GeoFracture identifies open fractures including hard to detect micro-fractures, in real-time. GEOLOG specialists identify changes in matrix permeability, open fractures, and drilling induced fractures through the accurate surface measurement of flow IN and flow OUT with high resolution flowmeters. This, combined with gas interpretation support specialists provides enhanced formation evaluation to better characterize reservoir properties.
Detecting open fractures with wireline tools can be difficult in the presence of oil based muds, heavy mud weights and wells with high rugosity. Under these conditions downhole tools are unable to differentiate naturally occurring open, healed, micro-fractures and drilling induced fractures. Seismic logs are also unable to provide the detail required to evaluate these fractures.
The solution is to detect micro-losses at surface using highly accurate Coriolis or Electromagnetic flowmeters; detecting changes as small as 10 l/min. These micro-losses can be evaluated in real-time against the GEOLOG fracture model to characterize fractures as natural open, drilling induced, micro-fractures, and permeability changes regardless of the their aperture and the borehole geometry. GeoFracture is unaffected by mud properties and borehole conditions, thereby providing consistent and accurate results with no down hole risk.
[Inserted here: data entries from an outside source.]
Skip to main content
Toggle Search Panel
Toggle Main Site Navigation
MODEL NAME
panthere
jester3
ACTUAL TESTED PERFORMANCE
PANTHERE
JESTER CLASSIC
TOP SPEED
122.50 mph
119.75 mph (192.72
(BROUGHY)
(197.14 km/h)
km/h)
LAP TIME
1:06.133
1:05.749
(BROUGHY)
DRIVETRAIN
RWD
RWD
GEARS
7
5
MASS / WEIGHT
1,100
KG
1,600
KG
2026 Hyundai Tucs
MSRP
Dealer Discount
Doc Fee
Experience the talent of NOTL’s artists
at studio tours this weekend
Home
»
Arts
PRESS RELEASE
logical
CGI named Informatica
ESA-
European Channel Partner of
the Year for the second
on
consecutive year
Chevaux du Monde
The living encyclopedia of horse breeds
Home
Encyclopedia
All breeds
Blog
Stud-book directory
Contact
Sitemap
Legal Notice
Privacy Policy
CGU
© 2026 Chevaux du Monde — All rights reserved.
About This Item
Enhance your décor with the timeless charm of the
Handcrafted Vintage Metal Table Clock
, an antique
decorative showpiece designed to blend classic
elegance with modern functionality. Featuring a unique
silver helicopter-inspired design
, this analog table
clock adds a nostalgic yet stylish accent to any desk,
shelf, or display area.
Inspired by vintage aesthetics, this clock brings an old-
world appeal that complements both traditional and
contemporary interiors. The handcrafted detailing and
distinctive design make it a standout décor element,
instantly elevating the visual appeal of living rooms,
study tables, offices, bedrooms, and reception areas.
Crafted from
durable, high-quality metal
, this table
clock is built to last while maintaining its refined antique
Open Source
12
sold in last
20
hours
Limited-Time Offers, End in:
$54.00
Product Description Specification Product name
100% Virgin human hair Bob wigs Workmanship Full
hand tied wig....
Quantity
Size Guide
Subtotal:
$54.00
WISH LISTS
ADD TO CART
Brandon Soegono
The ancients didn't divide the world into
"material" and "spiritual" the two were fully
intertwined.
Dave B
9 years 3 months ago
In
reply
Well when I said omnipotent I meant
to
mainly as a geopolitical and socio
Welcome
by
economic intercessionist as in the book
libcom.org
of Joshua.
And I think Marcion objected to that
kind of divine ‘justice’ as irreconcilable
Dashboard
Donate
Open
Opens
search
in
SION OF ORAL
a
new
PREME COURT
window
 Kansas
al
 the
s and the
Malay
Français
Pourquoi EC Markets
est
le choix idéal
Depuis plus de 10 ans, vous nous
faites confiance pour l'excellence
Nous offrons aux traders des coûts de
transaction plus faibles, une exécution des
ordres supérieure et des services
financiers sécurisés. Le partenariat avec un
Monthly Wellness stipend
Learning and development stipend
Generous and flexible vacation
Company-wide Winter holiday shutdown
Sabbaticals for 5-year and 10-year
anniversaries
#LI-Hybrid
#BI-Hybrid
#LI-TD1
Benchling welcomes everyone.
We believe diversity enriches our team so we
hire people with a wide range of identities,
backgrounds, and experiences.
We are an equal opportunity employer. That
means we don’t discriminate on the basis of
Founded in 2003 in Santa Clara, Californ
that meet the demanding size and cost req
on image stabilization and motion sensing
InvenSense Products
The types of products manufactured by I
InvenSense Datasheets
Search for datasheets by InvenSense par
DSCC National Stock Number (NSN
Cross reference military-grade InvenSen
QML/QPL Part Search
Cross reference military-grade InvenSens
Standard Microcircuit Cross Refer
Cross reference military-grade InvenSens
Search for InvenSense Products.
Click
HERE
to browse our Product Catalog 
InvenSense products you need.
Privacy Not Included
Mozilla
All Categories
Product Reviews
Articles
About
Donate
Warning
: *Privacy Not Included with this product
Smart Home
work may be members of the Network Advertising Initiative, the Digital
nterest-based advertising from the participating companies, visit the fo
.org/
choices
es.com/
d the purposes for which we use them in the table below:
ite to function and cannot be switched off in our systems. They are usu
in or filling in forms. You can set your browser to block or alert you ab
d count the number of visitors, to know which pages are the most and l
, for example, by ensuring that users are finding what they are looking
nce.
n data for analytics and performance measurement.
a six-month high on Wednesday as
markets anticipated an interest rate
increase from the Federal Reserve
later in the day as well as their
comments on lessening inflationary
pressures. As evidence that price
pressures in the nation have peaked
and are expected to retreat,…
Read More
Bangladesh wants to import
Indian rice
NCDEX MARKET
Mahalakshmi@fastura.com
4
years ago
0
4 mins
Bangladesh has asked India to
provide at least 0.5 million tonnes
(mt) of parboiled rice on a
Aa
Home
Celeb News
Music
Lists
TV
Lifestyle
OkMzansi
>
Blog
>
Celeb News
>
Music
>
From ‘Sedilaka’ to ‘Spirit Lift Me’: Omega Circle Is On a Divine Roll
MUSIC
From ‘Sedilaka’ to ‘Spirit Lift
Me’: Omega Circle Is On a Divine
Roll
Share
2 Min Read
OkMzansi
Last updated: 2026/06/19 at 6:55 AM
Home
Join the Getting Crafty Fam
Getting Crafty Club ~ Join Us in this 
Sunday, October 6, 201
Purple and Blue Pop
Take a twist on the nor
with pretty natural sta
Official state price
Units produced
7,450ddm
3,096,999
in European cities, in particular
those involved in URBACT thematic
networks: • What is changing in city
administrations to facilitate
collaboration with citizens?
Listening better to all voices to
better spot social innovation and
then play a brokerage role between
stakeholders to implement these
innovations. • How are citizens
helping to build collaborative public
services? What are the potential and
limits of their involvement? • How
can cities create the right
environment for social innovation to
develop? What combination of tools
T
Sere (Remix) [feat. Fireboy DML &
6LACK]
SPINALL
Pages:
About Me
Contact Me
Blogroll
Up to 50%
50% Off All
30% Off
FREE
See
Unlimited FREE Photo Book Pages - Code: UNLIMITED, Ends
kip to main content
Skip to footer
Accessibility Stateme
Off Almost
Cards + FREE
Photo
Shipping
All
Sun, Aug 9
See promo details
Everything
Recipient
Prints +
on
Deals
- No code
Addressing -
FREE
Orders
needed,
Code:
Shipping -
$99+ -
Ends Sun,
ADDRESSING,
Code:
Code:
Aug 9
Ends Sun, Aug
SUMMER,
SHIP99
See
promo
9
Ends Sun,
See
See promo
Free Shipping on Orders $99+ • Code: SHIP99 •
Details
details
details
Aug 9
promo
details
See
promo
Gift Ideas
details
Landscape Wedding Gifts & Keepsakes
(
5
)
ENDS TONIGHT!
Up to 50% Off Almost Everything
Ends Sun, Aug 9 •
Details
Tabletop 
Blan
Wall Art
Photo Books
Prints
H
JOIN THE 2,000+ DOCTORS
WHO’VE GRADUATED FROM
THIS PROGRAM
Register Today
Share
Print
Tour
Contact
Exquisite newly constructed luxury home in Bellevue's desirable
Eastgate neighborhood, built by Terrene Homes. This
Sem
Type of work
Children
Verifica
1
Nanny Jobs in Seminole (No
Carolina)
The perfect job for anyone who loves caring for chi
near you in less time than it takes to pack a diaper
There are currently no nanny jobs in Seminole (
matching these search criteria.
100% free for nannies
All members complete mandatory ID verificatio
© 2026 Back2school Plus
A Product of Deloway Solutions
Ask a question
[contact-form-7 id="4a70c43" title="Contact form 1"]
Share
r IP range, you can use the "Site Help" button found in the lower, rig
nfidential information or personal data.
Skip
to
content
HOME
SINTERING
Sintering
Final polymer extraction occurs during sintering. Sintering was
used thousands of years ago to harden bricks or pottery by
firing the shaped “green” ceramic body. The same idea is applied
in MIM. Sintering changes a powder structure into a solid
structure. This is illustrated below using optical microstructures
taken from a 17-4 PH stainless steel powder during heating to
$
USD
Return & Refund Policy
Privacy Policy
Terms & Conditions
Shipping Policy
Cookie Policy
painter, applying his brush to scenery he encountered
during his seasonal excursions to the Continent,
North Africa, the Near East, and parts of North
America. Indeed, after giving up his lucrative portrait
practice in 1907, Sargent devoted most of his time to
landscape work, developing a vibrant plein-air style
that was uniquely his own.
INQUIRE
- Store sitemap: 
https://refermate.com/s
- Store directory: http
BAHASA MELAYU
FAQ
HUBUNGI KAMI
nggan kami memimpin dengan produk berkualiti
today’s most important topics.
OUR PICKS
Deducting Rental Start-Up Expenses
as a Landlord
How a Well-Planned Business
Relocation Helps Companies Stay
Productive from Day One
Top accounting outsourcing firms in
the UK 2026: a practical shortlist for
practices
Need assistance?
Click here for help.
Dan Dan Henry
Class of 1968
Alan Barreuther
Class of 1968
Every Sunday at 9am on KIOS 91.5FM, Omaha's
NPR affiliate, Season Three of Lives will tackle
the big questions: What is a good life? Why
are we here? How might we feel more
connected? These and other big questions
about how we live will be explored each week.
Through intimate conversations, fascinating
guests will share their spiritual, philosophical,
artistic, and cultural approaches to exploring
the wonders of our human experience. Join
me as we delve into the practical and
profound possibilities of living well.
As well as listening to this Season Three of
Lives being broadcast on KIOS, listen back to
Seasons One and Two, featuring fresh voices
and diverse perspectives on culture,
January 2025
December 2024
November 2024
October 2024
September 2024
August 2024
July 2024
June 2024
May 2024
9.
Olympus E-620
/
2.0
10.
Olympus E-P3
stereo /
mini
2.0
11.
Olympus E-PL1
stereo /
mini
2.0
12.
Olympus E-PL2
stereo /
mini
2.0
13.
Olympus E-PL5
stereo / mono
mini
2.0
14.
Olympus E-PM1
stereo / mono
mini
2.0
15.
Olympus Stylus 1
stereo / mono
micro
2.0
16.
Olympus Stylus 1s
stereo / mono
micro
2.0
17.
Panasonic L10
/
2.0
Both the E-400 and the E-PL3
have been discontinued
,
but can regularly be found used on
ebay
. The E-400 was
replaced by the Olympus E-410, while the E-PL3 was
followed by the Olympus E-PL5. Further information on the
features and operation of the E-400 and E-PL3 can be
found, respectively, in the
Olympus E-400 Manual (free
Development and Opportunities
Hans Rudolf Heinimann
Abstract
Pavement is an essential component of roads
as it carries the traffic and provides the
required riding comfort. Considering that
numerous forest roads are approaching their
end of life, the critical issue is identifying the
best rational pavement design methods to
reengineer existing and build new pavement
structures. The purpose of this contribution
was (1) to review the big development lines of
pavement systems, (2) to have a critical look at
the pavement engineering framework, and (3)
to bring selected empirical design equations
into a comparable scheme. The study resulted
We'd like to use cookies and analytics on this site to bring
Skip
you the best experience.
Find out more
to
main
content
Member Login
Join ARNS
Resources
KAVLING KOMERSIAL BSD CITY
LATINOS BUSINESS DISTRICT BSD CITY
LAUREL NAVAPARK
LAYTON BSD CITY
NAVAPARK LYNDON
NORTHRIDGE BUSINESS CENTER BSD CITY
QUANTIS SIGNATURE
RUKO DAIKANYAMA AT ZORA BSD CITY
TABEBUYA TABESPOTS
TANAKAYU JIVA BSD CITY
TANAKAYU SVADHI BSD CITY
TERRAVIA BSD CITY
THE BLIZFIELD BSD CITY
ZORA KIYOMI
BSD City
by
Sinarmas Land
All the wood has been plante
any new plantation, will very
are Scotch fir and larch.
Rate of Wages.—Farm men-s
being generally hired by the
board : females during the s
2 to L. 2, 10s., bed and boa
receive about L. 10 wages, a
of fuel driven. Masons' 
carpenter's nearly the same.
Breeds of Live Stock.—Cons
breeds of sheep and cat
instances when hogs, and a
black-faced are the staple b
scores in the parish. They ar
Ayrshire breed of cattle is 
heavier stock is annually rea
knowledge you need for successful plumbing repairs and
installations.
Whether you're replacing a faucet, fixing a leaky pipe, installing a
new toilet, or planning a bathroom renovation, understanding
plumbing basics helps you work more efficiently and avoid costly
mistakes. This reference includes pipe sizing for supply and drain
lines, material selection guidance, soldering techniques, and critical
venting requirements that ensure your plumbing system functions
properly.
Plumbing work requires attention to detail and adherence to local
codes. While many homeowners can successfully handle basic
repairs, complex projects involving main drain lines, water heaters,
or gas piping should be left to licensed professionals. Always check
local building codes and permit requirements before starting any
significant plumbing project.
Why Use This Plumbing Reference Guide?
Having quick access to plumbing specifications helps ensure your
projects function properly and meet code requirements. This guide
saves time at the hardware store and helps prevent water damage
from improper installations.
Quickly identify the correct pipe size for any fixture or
GeoFracture can be used onshore and offshore on jack up, fixed platform and floating rigs. The service is compatible with both oil based and water based mud systems.
Suitable for exploration and appraisal projects where identifying fractures helps with reservoir assessment. In development wells GeoFracture analysis is vital to optimize the completion program while minimizing evaluation costs.
An open fracture was detected at 3086 m while drilling a carbonate reservoir section. Fracture signature in the black DeltaFlow curve (Figure 1) matches the characteristics of a natural open fracture (Figure 3). The presence of the fracture was confirmed through the Image Log recorded at the end of the section as shown in Figure 2.
Figure 1. (Left). The curve in black is the Delta Flow which matches the signature of a natural open fracture in the next image of the gallery.
Figure 2. (Right). Imaging log confirming a large open fracture.
Figure 3. Fracture models used to compare responses in Delta Flow.